─── RECORD SET ───

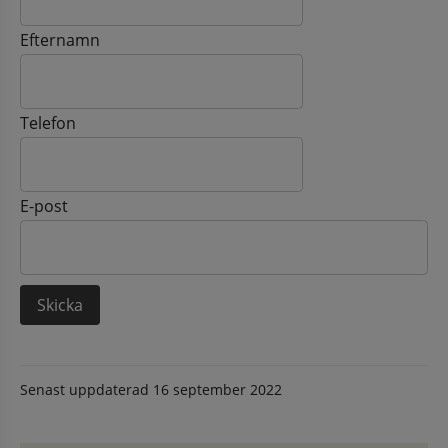
Efternamn
Telefon
E-post
Senast uppdaterad
16 september 2022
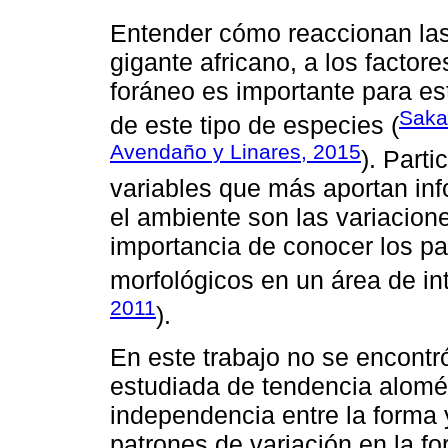
Entender cómo reaccionan las
gigante africano, a los factore
foráneo es importante para es
Saka
de este tipo de especies (
Avendaño y Linares, 2015
). Part
variables que más aportan inf
el ambiente son las variacion
importancia de conocer los pa
morfológicos en un área de int
2011
).
En este trabajo no se encontr
estudiada de tendencia alomét
independencia entre la forma 
patrones de variación en la f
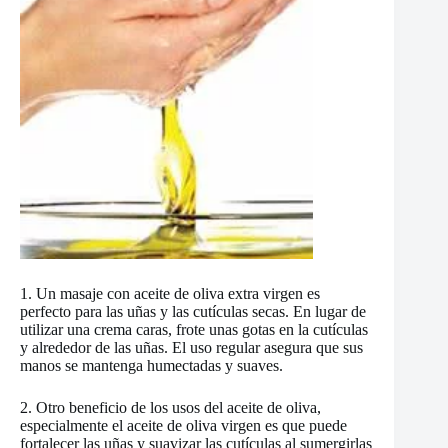
1. Un masaje con aceite de oliva extra virgen es
perfecto para las uñas y las cutículas secas. En lugar de
utilizar una crema caras, frote unas gotas en la cutículas
y alrededor de las uñas. El uso regular asegura que sus
manos se mantenga humectadas y suaves.
2. Otro beneficio de los usos del aceite de oliva,
especialmente el aceite de oliva virgen es que puede
fortalecer las uñas y suavizar las cutículas al sumergirlas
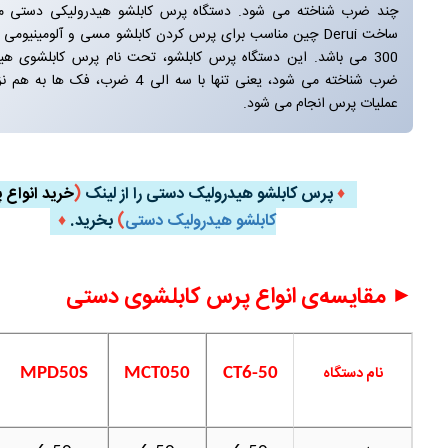
300 می باشد. این دستگاه پرس کابلشو، تحت نام پرس کابلشوی هی
ضرب شناخته می شود، یعنی تنها با سه الی 4 ضرب، 
عملیات پرس انجام می شود.
♦
پرس کابلشو هیدرولیک دستی را از لینک
(
خرید انواع
پ
کابلشو هیدرولیک دستی
)
بخرید.
♦
►
مقایسه‌ی انواع پرس کابلشوی دستی
نام دستگاه
MPD50S
MCT050
CT6-50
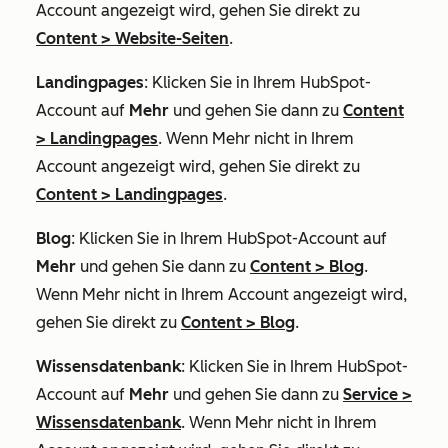
Account angezeigt wird, gehen Sie direkt zu
Content
>
Website-Seiten
.
Landingpages
: Klicken Sie in Ihrem HubSpot-
Account auf
Mehr
und gehen Sie dann zu
Content
>
Landingpages
. Wenn
Mehr
nicht in Ihrem
Account angezeigt wird, gehen Sie direkt zu
Content
>
Landingpages
.
Blog
: Klicken Sie in Ihrem HubSpot-Account auf
Mehr
und gehen Sie dann zu
Content
>
Blog
.
Wenn
Mehr
nicht in Ihrem Account angezeigt wird,
gehen Sie direkt zu
Content
>
Blog
.
Wissensdatenbank
: Klicken Sie in Ihrem HubSpot-
Account auf
Mehr
und gehen Sie dann zu
Service
>
Wissensdatenbank
. Wenn
Mehr
nicht in Ihrem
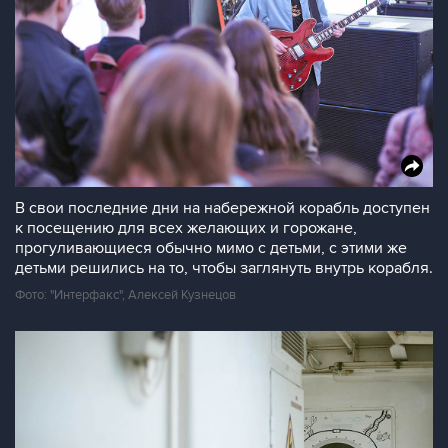
В свои последние дни на набережной корабль доступен
к посещению для всех желающих и горожане,
прогуливающиеся обычно мимо с детьми, с этими же
детьми решились на то, чтобы заглянуть внутрь корабля.
Фото: "Интерфакс", Алексей Кузнецов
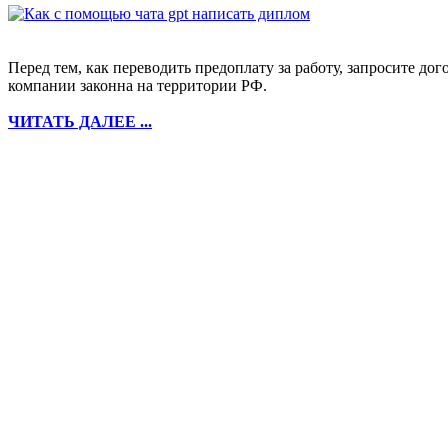
Перед тем, как переводить предоплату за работу, запросите дог
компании законна на территории РФ.
ЧИТАТЬ ДАЛЕЕ ...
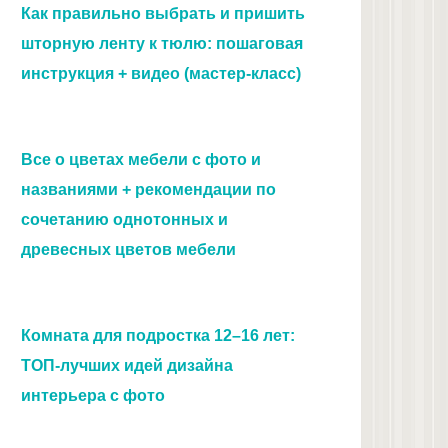
Как правильно выбрать и пришить
шторную ленту к тюлю: пошаговая
инструкция + видео (мастер-класс)
Все о цветах мебели с фото и
названиями + рекомендации по
сочетанию однотонных и
древесных цветов мебели
Комната для подростка 12–16 лет:
ТОП-лучших идей дизайна
интерьера с фото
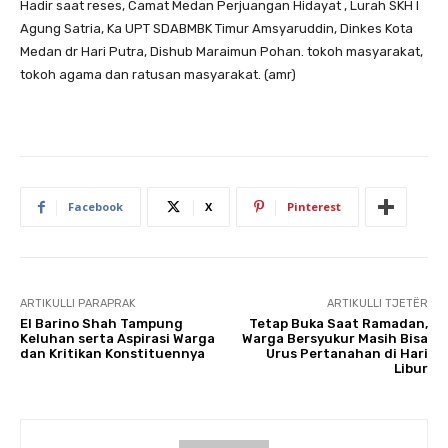
Hadir saat reses, Camat Medan Perjuangan Hidayat , Lurah SKH I
Agung Satria, Ka UPT SDABMBK Timur Amsyaruddin, Dinkes Kota
Medan dr Hari Putra, Dishub Maraimun Pohan. tokoh masyarakat,
tokoh agama dan ratusan masyarakat. (amr)
Facebook
X
Pinterest
ARTIKULLI PARAPRAK
ARTIKULLI TJETËR
El Barino Shah Tampung
Tetap Buka Saat Ramadan,
Keluhan serta Aspirasi Warga
Warga Bersyukur Masih Bisa
dan Kritikan Konstituennya
Urus Pertanahan di Hari
Libur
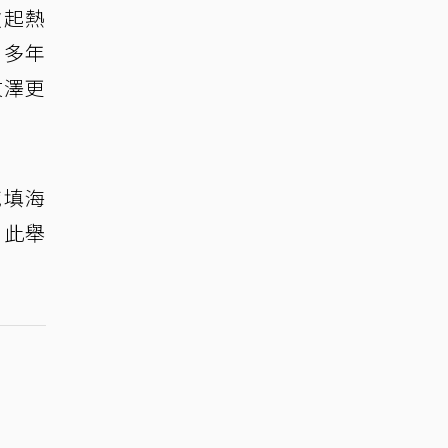
掀起熱
，多年
汶澤更
域填海
，此舉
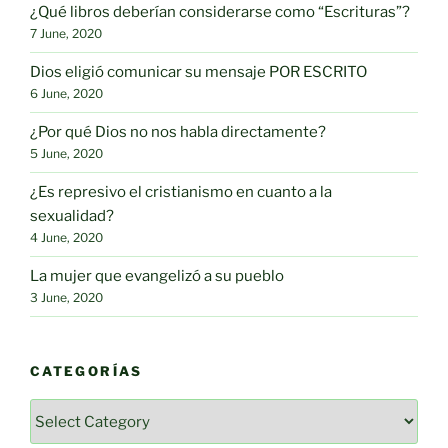
¿Qué libros deberían considerarse como “Escrituras”?
7 June, 2020
Dios eligió comunicar su mensaje POR ESCRITO
6 June, 2020
¿Por qué Dios no nos habla directamente?
5 June, 2020
¿Es represivo el cristianismo en cuanto a la
sexualidad?
4 June, 2020
La mujer que evangelizó a su pueblo
3 June, 2020
CATEGORÍAS
Categorías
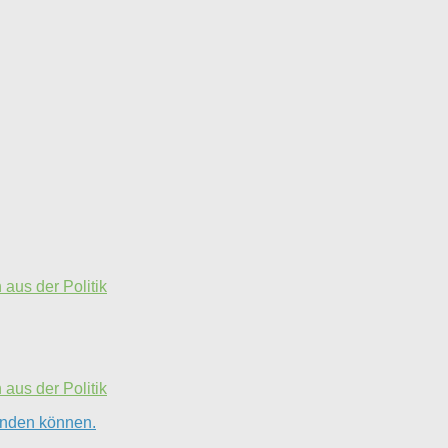
aus der Politik
aus der Politik
finden können.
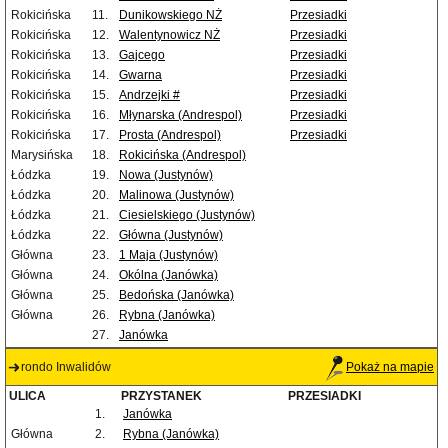
Rokicińska
11.
Dunikowskiego NŻ
Przesiadki
Rokicińska
12.
Walentynowicz NŻ
Przesiadki
Rokicińska
13.
Gajcego
Przesiadki
Rokicińska
14.
Gwarna
Przesiadki
Rokicińska
15.
Andrzejki #
Przesiadki
Rokicińska
16.
Młynarska (Andrespol)
Przesiadki
Rokicińska
17.
Prosta (Andrespol)
Przesiadki
Marysińska
18.
Rokicińska (Andrespol)
Łódzka
19.
Nowa (Justynów)
Łódzka
20.
Malinowa (Justynów)
Łódzka
21.
Ciesielskiego (Justynów)
Łódzka
22.
Główna (Justynów)
Główna
23.
1 Maja (Justynów)
Główna
24.
Okólna (Janówka)
Główna
25.
Bedońska (Janówka)
Główna
26.
Rybna (Janówka)
27.
Janówka
rondo Inwalidów
Pokaż na mapie
ULICA
PRZYSTANEK
PRZESIADKI
1.
Janówka
Główna
2.
Rybna (Janówka)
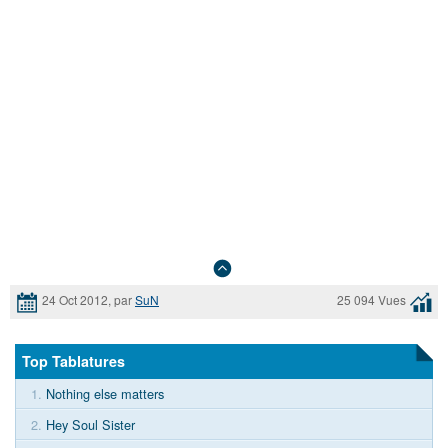
24 Oct 2012, par
SuN
25 094 Vues
Top Tablatures
1.
Nothing else matters
2.
Hey Soul Sister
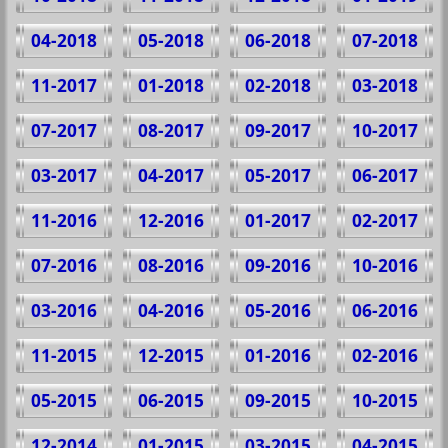
04-2018
05-2018
06-2018
07-2018
11-2017
01-2018
02-2018
03-2018
07-2017
08-2017
09-2017
10-2017
03-2017
04-2017
05-2017
06-2017
11-2016
12-2016
01-2017
02-2017
07-2016
08-2016
09-2016
10-2016
03-2016
04-2016
05-2016
06-2016
11-2015
12-2015
01-2016
02-2016
05-2015
06-2015
09-2015
10-2015
12-2014
01-2015
03-2015
04-2015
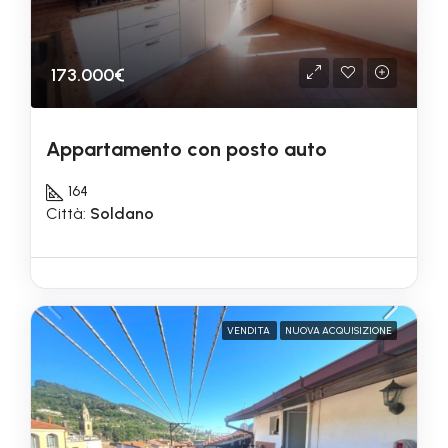
173.000€
Appartamento con posto auto
164
Città:
Soldano
VENDITA
NUOVA ACQUISIZIONE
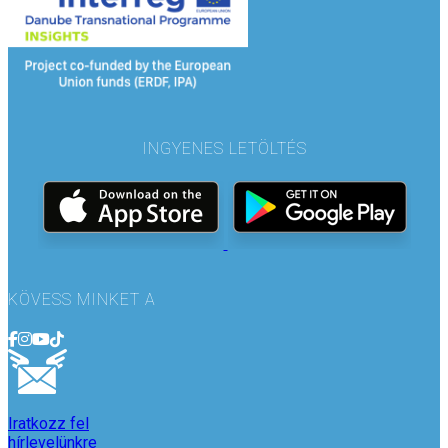
INGYENES LETÖLTÉS
KÖVESS MINKET A
Iratkozz fel
hírlevelünkre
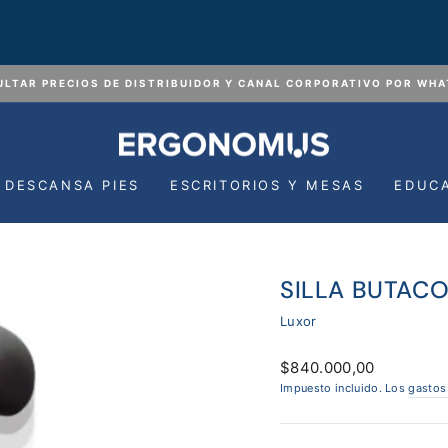
LTAR PRECIOS DE DISTRIBUIDOR Y CANAL CORPORATIVO POR WH
diapositivas
pausa
DESCANSA PIES
ESCRITORIOS Y MESAS
EDUC
SILLA BUTAC
Luxor
Precio
$840.000,00
habitual
Impuesto incluido. Los
gastos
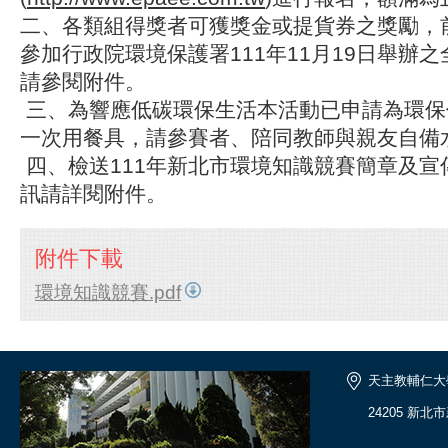
二、各類組得獎者可獲獎金或提貨券之獎勵，
參加行政院環境保護署111年11月19日舉辦
請參閱附件。
三、為響應低碳環保生活本活動已申請為環保
一次用餐具，請參賽者、陪同教師與親友自備
四、檢送111年新北市環境知識競賽簡章及宣
訊請詳閱附件。
附件下載
環境知識競賽.pdf
天主教輔仁大
24205 新北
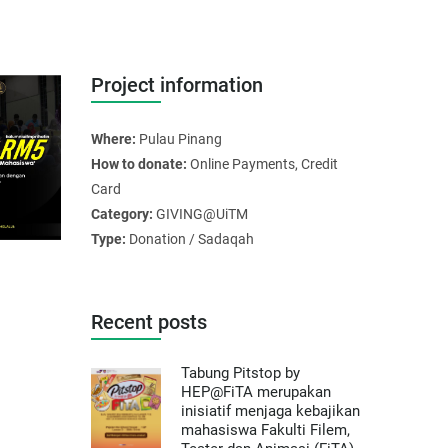
Project information
Where:
Pulau Pinang
How to donate:
Online Payments, Credit
Card
Category:
GIVING@UiTM
Type:
Donation / Sadaqah
Recent posts
Tabung Pitstop by
HEP@FiTA merupakan
inisiatif menjaga kebajikan
mahasiswa Fakulti Filem,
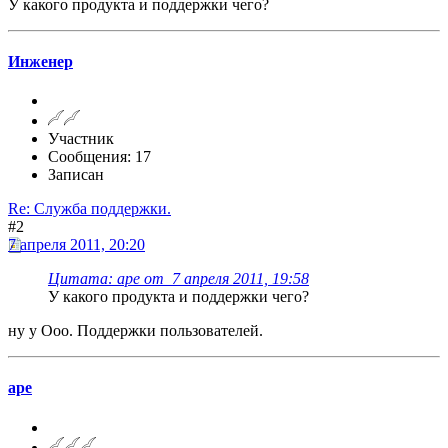
У какого продукта и поддержки чего?
Инженер
Участник
Сообщения: 17
Записан
Re: Служба поддержки.
#2
7 апреля 2011, 20:20
Цитата: ape от 7 апреля 2011, 19:58
У какого продукта и поддержки чего?
ну у Ооо. Поддержки пользователей.
ape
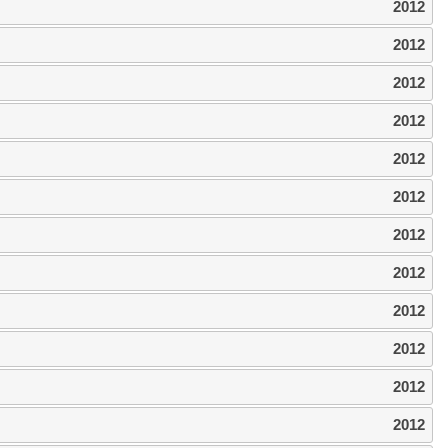
2012
2012
2012
2012
2012
2012
2012
2012
2012
2012
2012
2012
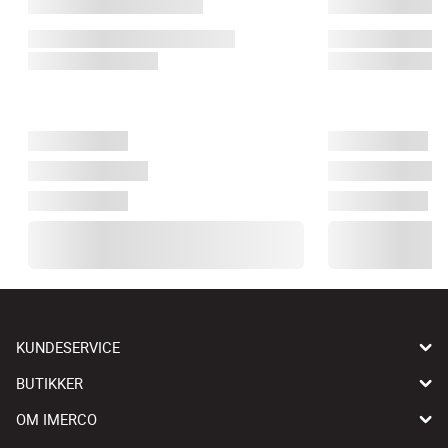
KUNDESERVICE
BUTIKKER
OM IMERCO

───

▶ _WORK TO BE COMPLETED_
The job here is to write out the records exactly, pictures excluded.

▶ _THE ANSWER_
Efternamn
Telefon
E-post
Senast uppdaterad
16 september 2022
Entender cómo reaccionan las
gigante africano, a los factore
foráneo es importante para es
Saka
de este tipo de especies (
Avendaño y Linares, 2015
). Part
variables que más aportan inf
el ambiente son las variacion
importancia de conocer los pa
morfológicos en un área de int
2011
).
En este trabajo no se encontr
estudiada de tendencia alomét
independencia entre la forma 
patrones de variación en la f
1. Un masaje con aceite de oliva extra virgen es
perfecto para las uñas y las cutículas secas. En lugar de
utilizar una crema caras, frote unas gotas en la cutículas
y alrededor de las uñas. El uso regular asegura que sus
manos se mantenga humectadas y suaves.
2. Otro beneficio de los usos del aceite de oliva,
especialmente el aceite de oliva virgen es que puede
fortalecer las uñas y suavizar las cutículas al sumergirlas
300 می باشد. این دستگاه پرس کابلشو، تحت نام پرس کابلشوی هی
ضرب شناخته می شود، یعنی تنها با سه الی 4 ضرب، 
عملیات پرس انجام می شود.
♦
پرس کابلشو هیدرولیک دستی را از لینک
(
خرید انواع
پ
کابلشو هیدرولیک دستی
)
بخرید.
♦
►
مقایسه‌ی انواع پرس کابلشوی دستی
نام دستگاه
MPD50S
MCT050
CT6-50
Account angezeigt wird, gehen Sie direkt zu
Content
>
Website-Seiten
.
Landingpages
: Klicken Sie in Ihrem HubSpot-
Account auf
Mehr
und gehen Sie dann zu
Content
>
Landingpages
. Wenn
Mehr
nicht in Ihrem
Account angezeigt wird, gehen Sie direkt zu
Content
>
Landingpages
.
Blog
: Klicken Sie in Ihrem HubSpot-Account auf
Mehr
und gehen Sie dann zu
Content
>
Blog
.
Wenn
Mehr
nicht in Ihrem Account angezeigt wird,
gehen Sie direkt zu
Content
>
Blog
.
Wissensdatenbank
: Klicken Sie in Ihrem HubSpot-
Account auf
Mehr
und gehen Sie dann zu
Service
>
Wissensdatenbank
. Wenn
Mehr
nicht in Ihrem
В свои последние дни на набережной корабль доступен
к посещению для всех желающих и горожане,
прогуливающиеся обычно мимо с детьми, с этими же
детьми решились на то, чтобы заглянуть внутрь корабля.
Фото: "Интерфакс", Алексей Кузнецов
Перед тем, как переводить предоплату за работу, запросите дог
компании законна на территории РФ.
ЧИТАТЬ ДАЛЕЕ ...
Как правильно выбрать и пришить
шторную ленту к тюлю: пошаговая
инструкция + видео (мастер-класс)
Все о цветах мебели с фото и
названиями + рекомендации по
сочетанию однотонных и
древесных цветов мебели
Комната для подростка 12–16 лет:
ТОП-лучших идей дизайна
интерьера с фото
Hadir saat reses, Camat Medan Perjuangan Hidayat , Lurah SKH I
Agung Satria, Ka UPT SDABMBK Timur Amsyaruddin, Dinkes Kota
Medan dr Hari Putra, Dishub Maraimun Pohan. tokoh masyarakat,
tokoh agama dan ratusan masyarakat. (amr)
Facebook
X
Pinterest
ARTIKULLI PARAPRAK
ARTIKULLI TJETËR
El Barino Shah Tampung
Tetap Buka Saat Ramadan,
Keluhan serta Aspirasi Warga
Warga Bersyukur Masih Bisa
dan Kritikan Konstituennya
Urus Pertanahan di Hari
Libur
掀起熱
，多年
汶澤更
域填海
，此舉
¿Qué libros deberían considerarse como “Escrituras”?
7 June, 2020
Dios eligió comunicar su mensaje POR ESCRITO
6 June, 2020
¿Por qué Dios no nos habla directamente?
5 June, 2020
¿Es represivo el cristianismo en cuanto a la
sexualidad?
4 June, 2020
La mujer que evangelizó a su pueblo
3 June, 2020
CATEGORÍAS
Categorías
aus der Politik
aus der Politik
finden können.
Rokicińska
11.
Dunikowskiego NŻ
Przesiadki
Rokicińska
12.
Walentynowicz NŻ
Przesiadki
Rokicińska
13.
Gajcego
Przesiadki
Rokicińska
14.
Gwarna
Przesiadki
Rokicińska
15.
Andrzejki #
Przesiadki
Rokicińska
16.
Młynarska (Andrespol)
Przesiadki
Rokicińska
17.
Prosta (Andrespol)
Przesiadki
Marysińska
18.
Rokicińska (Andrespol)
Łódzka
19.
Nowa (Justynów)
Łódzka
20.
Malinowa (Justynów)
Łódzka
21.
Ciesielskiego (Justynów)
Łódzka
22.
Główna (Justynów)
Główna
23.
1 Maja (Justynów)
Główna
24.
Okólna (Janówka)
Główna
25.
Bedońska (Janówka)
Główna
26.
Rybna (Janówka)
27.
Janówka
rondo Inwalidów
Pokaż na mapie
ULICA
PRZYSTANEK
PRZESIADKI
1.
Janówka
Główna
2.
Rybna (Janówka)
24 Oct 2012, par
SuN
25 094 Vues
Top Tablatures
1.
Nothing else matters
2.
Hey Soul Sister
04-2018
05-2018
06-2018
07-2018
11-2017
01-2018
02-2018
03-2018
07-2017
08-2017
09-2017
10-2017
03-2017
04-2017
05-2017
06-2017
11-2016
12-2016
01-2017
02-2017
07-2016
08-2016
09-2016
10-2016
03-2016
04-2016
05-2016
06-2016
11-2015
12-2015
01-2016
02-2016
05-2015
06-2015
09-2015
10-2015
12-2014
01-2015
03-2015
04-2015
173.000€
Appartamento con posto auto
164
Città:
Soldano
VENDITA
NUOVA ACQUISIZIONE
INGYENES LETÖLTÉS
KÖVESS MINKET A
Iratkozz fel
hírlevelünkre
LTAR PRECIOS DE DISTRIBUIDOR Y CANAL CORPORATIVO POR WH
diapositivas
pausa
DESCANSA PIES
ESCRITORIOS Y MESAS
EDUC
SILLA BUTAC
Luxor
Precio
$840.000,00
habitual
Impuesto incluido. Los
gastos
二、各類組得獎者可獲獎金或提貨券之獎勵，
參加行政院環境保護署111年11月19日舉辦
請參閱附件。
三、為響應低碳環保生活本活動已申請為環保
一次用餐具，請參賽者、陪同教師與親友自備
四、檢送111年新北市環境知識競賽簡章及宣
訊請詳閱附件。
附件下載
環境知識競賽.pdf
天主教輔仁大
24205 新北
Project information
Where:
Pulau Pinang
How to donate:
Online Payments, Credit
Card
Category:
GIVING@UiTM
Type:
Donation / Sadaqah
Recent posts
Tabung Pitstop by
HEP@FiTA merupakan
inisiatif menjaga kebajikan
mahasiswa Fakulti Filem,
У какого продукта и поддержки чего?
Инженер
Участник
Сообщения: 17
Записан
Re: Служба поддержки.
#2
7 апреля 2011, 20:20
Цитата: ape от 7 апреля 2011, 19:58
У какого продукта и поддержки чего?
ну у Ооо. Поддержки пользователей.
ape
2012
2012
2012
2012
2012
2012
2012
2012
2012
2012
2012
2012
KUNDESERVICE
BUTIKKER
OM IMERCO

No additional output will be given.